Cellular lineage histories along with their molecular states encode fundamental principles for tissue development and homeostasis. Current cellular barcoding mouse models have limited barcode diversity and poor single-cell lineage readout, thus precluding their use in tissues composed of millions of cells. Here, we developed DARLIN, an improved Cas9 barcoding mouse line that utilizes terminal deoxynucleotidyl transferase (TdT) to enhance insertion events over 30 CRISPR target sites, stably integrated into 3 distinct genomic loci. DARLIN is inducible, has an estimated ~10^18 lineage barcodes across tissues, and allows detection of reliable barcodes in ~60% of profiled single cells. Using DARLIN, we revealed fate priming within hematopoietic stem cells (HSCs) and evaluated HSC migration across tissues. Additionally, we adapted a method to jointly profile DNA methylation, chromatin accessibility, gene expression, and lineage barcodes in single cells. Applying it to study clonal memory of HSCs over time, we found that cells within a clone have more similar genome-wide DNA methylation than gene expression or chromatin accessibility.

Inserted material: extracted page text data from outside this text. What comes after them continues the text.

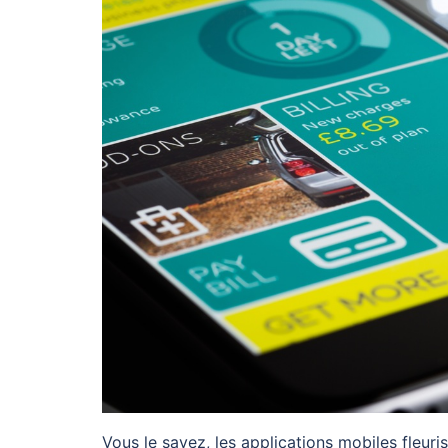
Vous le savez, les applications mobiles fleuri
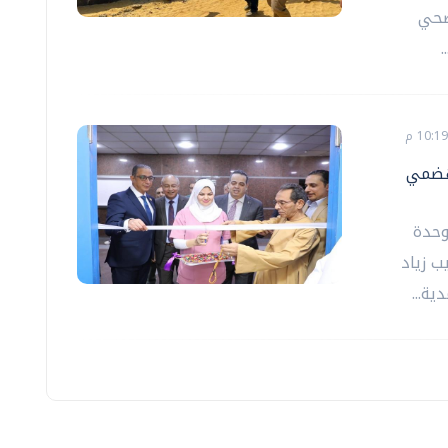
صحي
لهضمي
وحدة
ب زياد
ة...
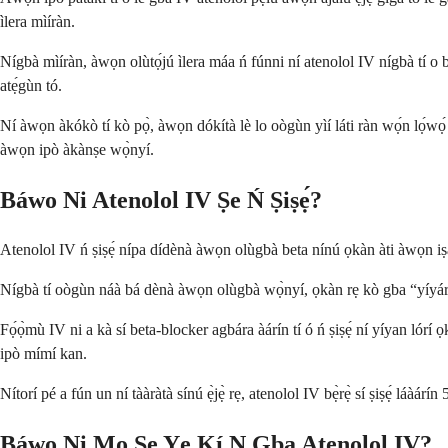
ìlera mìíràn.
Nígbà mìíràn, àwọn olùtọ́jú ìlera máa ń fúnni ní atenolol IV nígbà tí o bá
atẹ́gùn tó.
Ní àwọn àkókò tí kò pọ̀, àwọn dókítà lè lo oògùn yìí láti ràn wọ́n lọ́wọ́
àwọn ipò àkànṣe wọ̀nyí.
Báwo Ni Atenolol IV Ṣe Ń Ṣiṣẹ́?
Atenolol IV ń ṣiṣẹ́ nípa dídènà àwọn olùgbà beta nínú ọkàn àti àwọn iṣa
Nígbà tí oògùn náà bá dènà àwọn olùgbà wọ̀nyí, ọkàn rẹ kò gba “yíyára” púp
Fọ́ọ̀mù IV ni a kà sí beta-blocker agbára àárín tí ó ń ṣiṣẹ́ ní yíyan lórí
ipò mímí kan.
Nítorí pé a fún un ní tààràtà sínú ẹ̀jẹ̀ rẹ, atenolol IV bẹ̀rẹ̀ sí ṣiṣẹ́ láàár
Báwo Ni Mo Ṣe Yẹ Kí N Gba Atenolol IV?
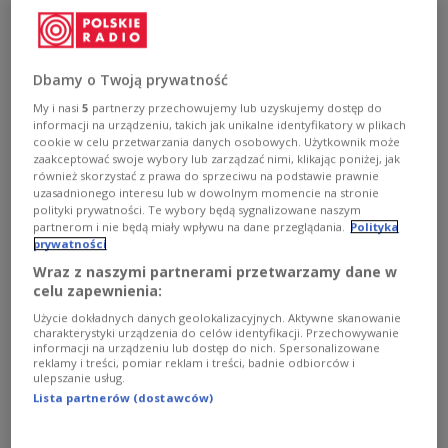
accepting refugees from war-torn
Ukraine, according to a new survey, a drop of
eight percentage points from a month earlier.
Dbamy o Twoją prywatność
My i nasi
5
partnerzy przechowujemy lub uzyskujemy dostęp do
informacji na urządzeniu, takich jak unikalne identyfikatory w plikach
cookie w celu przetwarzania danych osobowych. Użytkownik może
zaakceptować swoje wybory lub zarządzać nimi, klikając poniżej, jak
również skorzystać z prawa do sprzeciwu na podstawie prawnie
uzasadnionego interesu lub w dowolnym momencie na stronie
polityki prywatności. Te wybory będą sygnalizowane naszym
partnerom i nie będą miały wpływu na dane przeglądania.
Polityka
prywatności
Wraz z naszymi partnerami przetwarzamy dane w
celu zapewnienia:
Użycie dokładnych danych geolokalizacyjnych. Aktywne skanowanie
charakterystyki urządzenia do celów identyfikacji. Przechowywanie
Refugees from Ukraine celebrate Orthodox Christmas at an event in the
informacji na urządzeniu lub dostęp do nich. Spersonalizowane
Polish capital Warsaw, Jan. 6, 2023.
PAP/Marcin Obara
reklamy i treści, pomiar reklam i treści, badnie odbiorców i
ulepszanie usług.
Meanwhile, 67 percent of respondents believe that
Lista partnerów (dostawców)
Russia's invasion of Ukraine poses a direct threat
to Poland’s security, up from 64 percent a month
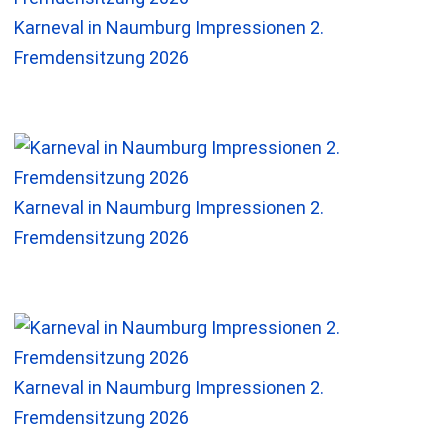
Karneval in Naumburg Impressionen 2.
Fremdensitzung 2026
Karneval in Naumburg Impressionen 2.
Fremdensitzung 2026
Karneval in Naumburg Impressionen 2.
Fremdensitzung 2026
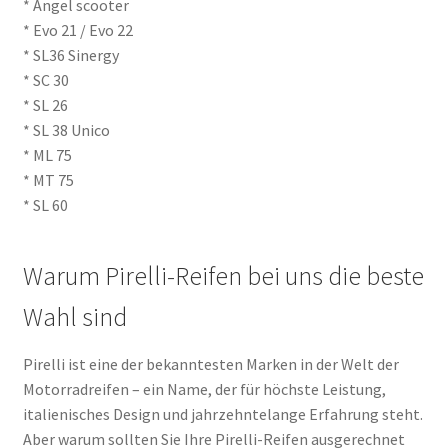
* Angel scooter
* Evo 21 / Evo 22
* SL36 Sinergy
* SC 30
* SL 26
* SL 38 Unico
* ML 75
* MT 75
* SL 60
Warum Pirelli-Reifen bei uns die beste
Wahl sind
Pirelli ist eine der bekanntesten Marken in der Welt der
Motorradreifen – ein Name, der für höchste Leistung,
italienisches Design und jahrzehntelange Erfahrung steht.
Aber warum sollten Sie Ihre Pirelli-Reifen ausgerechnet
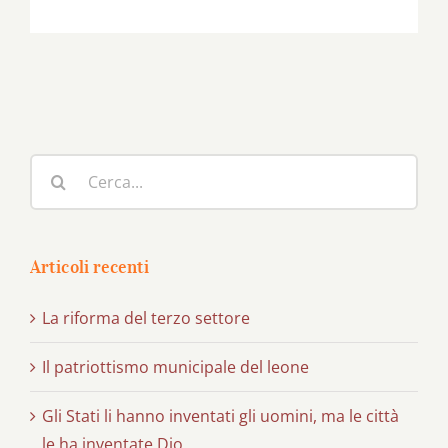
Cerca
per:
Articoli recenti
La riforma del terzo settore
Il patriottismo municipale del leone
Gli Stati li hanno inventati gli uomini, ma le città
le ha inventate Dio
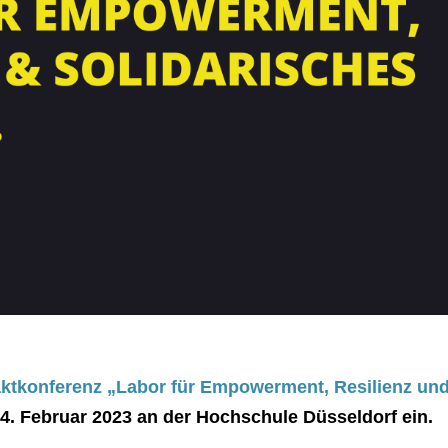
taktkonferenz „Labor für Empowerment, Resilienz un
4. Februar 2023 an der Hochschule Düsseldorf ein.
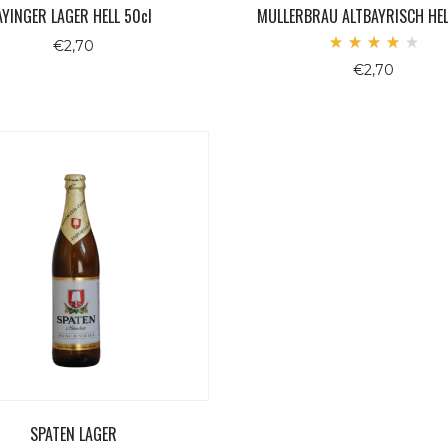
AYINGER LAGER HELL 50cl
MULLERBRAU ALTBAYRISCH HEL
€
2,70
Valuta
€
2,70
4.00
su 5
SPATEN LAGER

In total, our study enables systematically dissecting lineage relationships and their molecular mechanisms across diverse problems in biology.
Overall design
In this study, we generate bulk CARLIN sequence datasets for both the DARLIN and Cas9/CARLIN mouse lines to evaluate the performance of DARLIN. Then, we generated both single-cell CARLIN and transcriptome data to study early fate bias within hematopoietic stem cells (HSCs). Furthermore, we generated bulk CARLIN sequences across different developmental stages to study HSC migration. We also performed single-cell multi-omic lineage tracing (DNA methylation, chromatin accessibility, gene expression, and lineage information) to study the clonal memory of HSCs.